Through the partnerships formed among these stakeholders, typical advertising collaboration use cases now include:

  • Data enrichment and identity: Partners can enhance first-party data and increase addressability.

  • Strategic planning: Advertisers can decide where to spend ad budgets, and identify the most relevant audiences.

  • Campaign activation: Consumers can be reached through direct or partner-supported channels.

  • Measurement and optimization: Organizations can understand channel impact on conversions and refine their media spend.

For example, Booking.com partnered with Snap using Snowflake Data Clean Rooms to measure campaign performance more effectively. This collaboration increased confidence in their results from under 20% to an impressive 99%.
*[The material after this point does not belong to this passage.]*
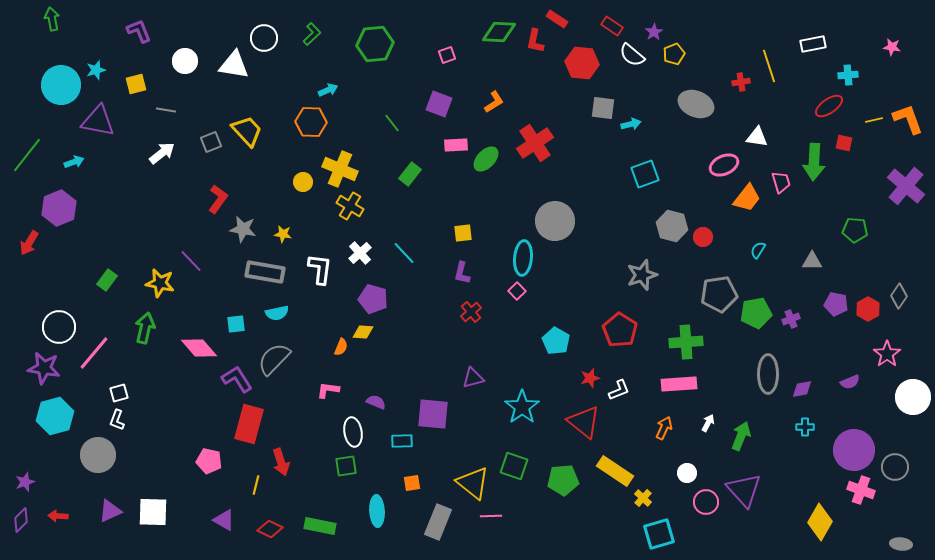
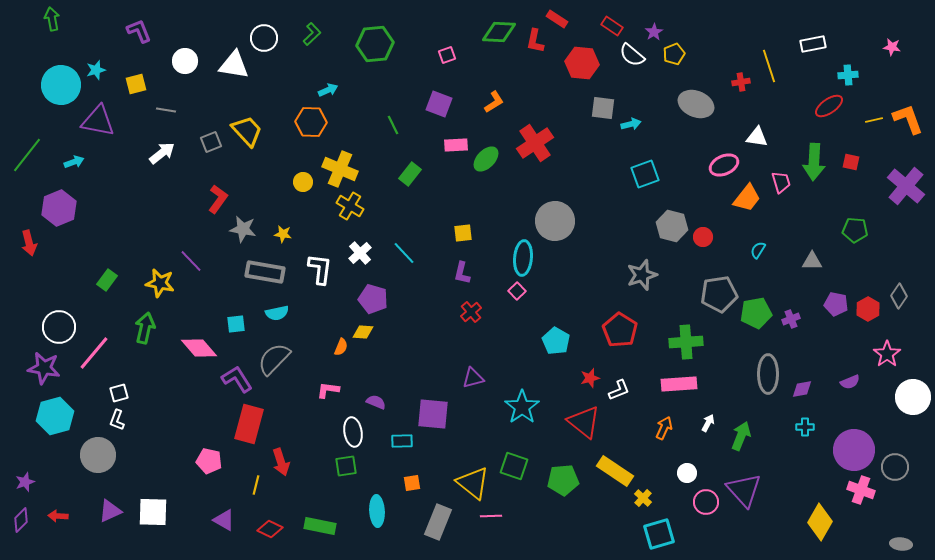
green line at (392, 123): moved 1 px right, 2 px down; rotated 12 degrees clockwise
red square at (844, 143): moved 7 px right, 19 px down
red arrow at (29, 243): rotated 45 degrees counterclockwise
However, the potential of data clean rooms goes far beyond advertising and can reach other industries, as in the following examples:

  • Healthcare: The industry is accelerating drug research and development by enabling secure data analysis between labs and healthcare facilities without exposing sensitive information.

  • Financial services: Organizations are accelerating fraud detection and improving credit scoring models while safeguarding customer data.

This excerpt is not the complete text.